Equation of two path $\mathrm{OA}$ and $\mathrm{OB}$ are
$\begin{aligned}
&2 x-3 y+4=0 \\
&3 x+4 y-5=0
\end{aligned}$


on solving of both equations, we get
$\therefore x=-\frac{1}{17}, y=\frac{22}{17}$
$\therefore$ These path meet at $\left(-\frac{1}{17}, \frac{22}{17}\right)$
The third path $\mathrm{AB}$ whose eqn. is $6 x-7 y+8=0$.
The shortest path from $O$ to path $A B$ is $\perp$ to path $A B$.
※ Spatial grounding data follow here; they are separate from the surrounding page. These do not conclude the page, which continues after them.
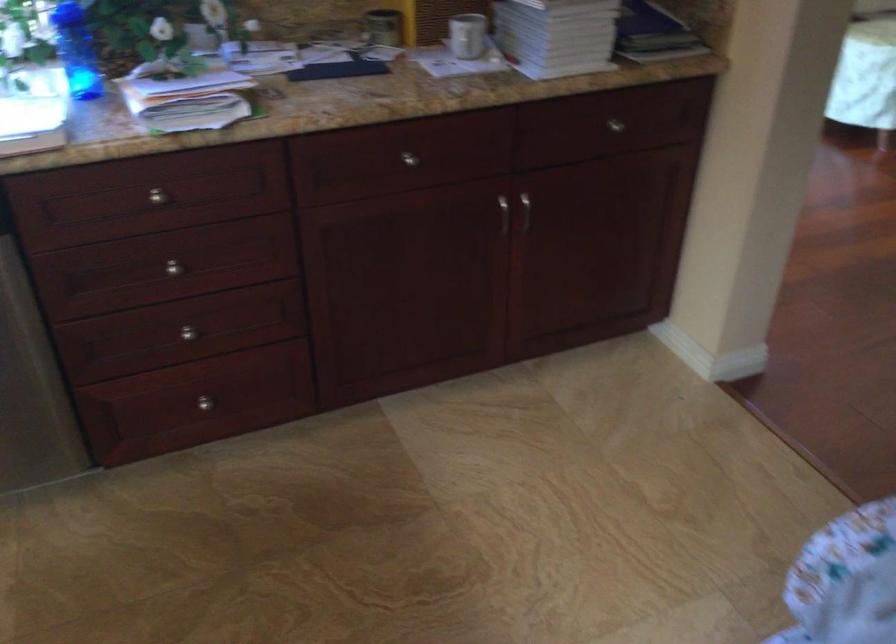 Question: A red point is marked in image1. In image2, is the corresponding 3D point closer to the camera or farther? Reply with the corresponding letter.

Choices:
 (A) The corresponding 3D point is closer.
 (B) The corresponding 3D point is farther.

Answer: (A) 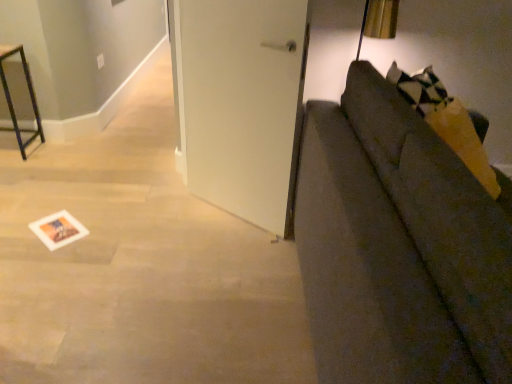 Question: Is textured gray couch at right shorter than white matte door at center?

Choices:
 (A) yes
 (B) no

Answer: (A)

Question: Is textured gray couch at right taller than white matte door at center?

Choices:
 (A) yes
 (B) no

Answer: (B)

Question: Is textured gray couch at right positioned beyond the bounds of white matte door at center?

Choices:
 (A) yes
 (B) no

Answer: (A)

Question: Is the surface of textured gray couch at right in direct contact with white matte door at center?

Choices:
 (A) no
 (B) yes

Answer: (A)

Question: Is textured gray couch at right surrounding white matte door at center?

Choices:
 (A) yes
 (B) no

Answer: (B)

Question: From the image's perspective, is textured gray couch at right on top of white matte door at center?

Choices:
 (A) no
 (B) yes

Answer: (A)

Question: Considering the relative sizes of white matte door at center and white paper postcard at lower left in the image provided, is white matte door at center taller than white paper postcard at lower left?

Choices:
 (A) no
 (B) yes

Answer: (B)

Question: Can you confirm if white matte door at center is smaller than white paper postcard at lower left?

Choices:
 (A) yes
 (B) no

Answer: (B)

Question: Does white matte door at center have a greater width compared to white paper postcard at lower left?

Choices:
 (A) no
 (B) yes

Answer: (A)

Question: From a real-world perspective, does white matte door at center sit lower than white paper postcard at lower left?

Choices:
 (A) no
 (B) yes

Answer: (A)

Question: Does white matte door at center appear on the left side of white paper postcard at lower left?

Choices:
 (A) yes
 (B) no

Answer: (B)

Question: Is white matte door at center facing away from white paper postcard at lower left?

Choices:
 (A) no
 (B) yes

Answer: (A)

Question: From a real-world perspective, is white matte door at center on top of metal frame at left?

Choices:
 (A) yes
 (B) no

Answer: (A) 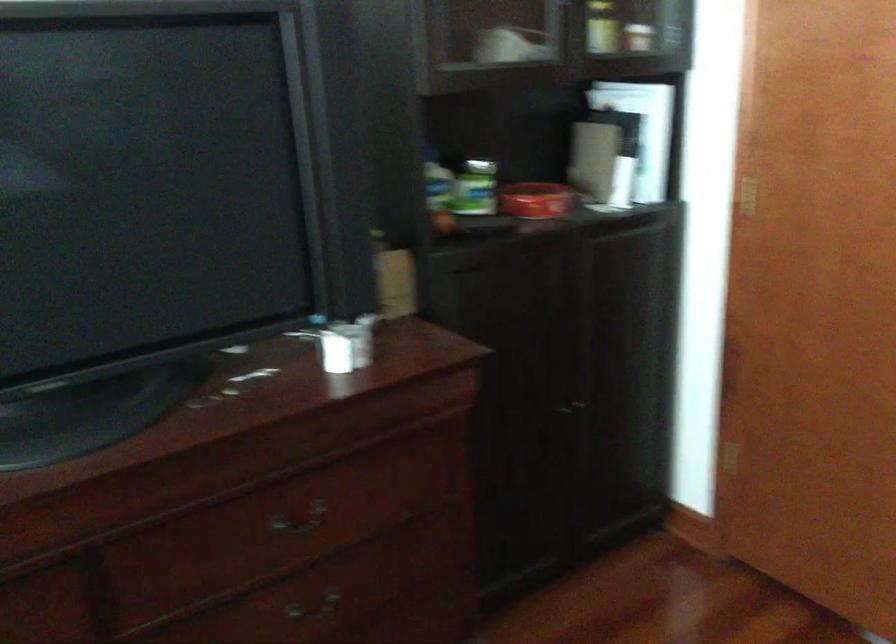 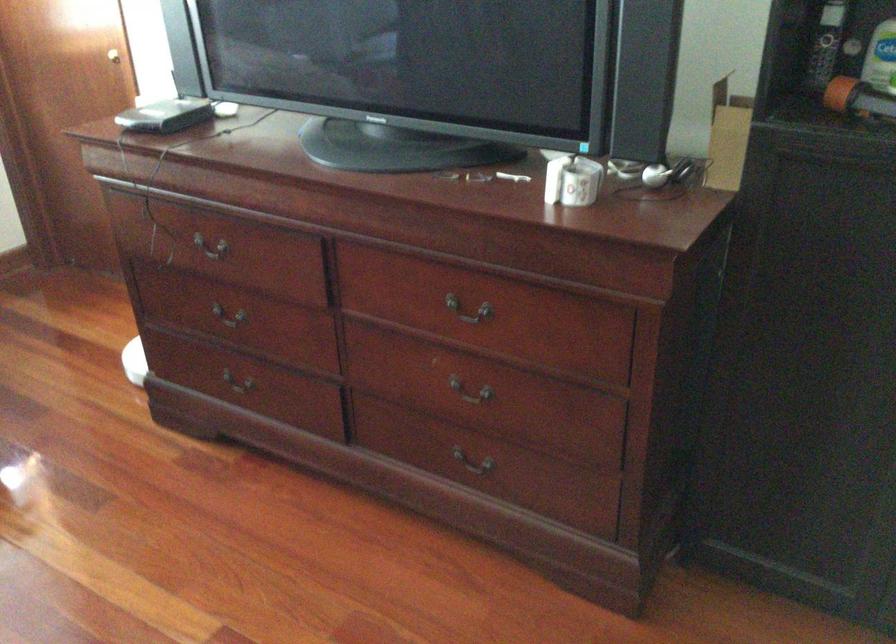 Where in the second image is the point corresponding to (426,205) from the first image?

$\therefore$ Slope of $\mathrm{AB}=\frac{6}{7}$
$\Rightarrow$ Slope of $\perp$ path $=\frac{-7}{6}$
$\therefore$ Equation of $\perp$ path $O M$ is,
$y-\frac{22}{17}=-\frac{7}{6}\left(x+\frac{1}{17}\right)$
$\begin{aligned}
&\Rightarrow \quad 17 y-22=-\frac{7}{6}(17 x+1) \\
&\Rightarrow \quad 102 y-132=-119 x-7 \\
&\Rightarrow \quad 119 x+102 y=132-7
\end{aligned}$
$\therefore \quad$ Equation of the shortest path is
$119 x+102 y-125=0$
Hence, the time taken to reach $\mathrm{AB}$ will be minimum.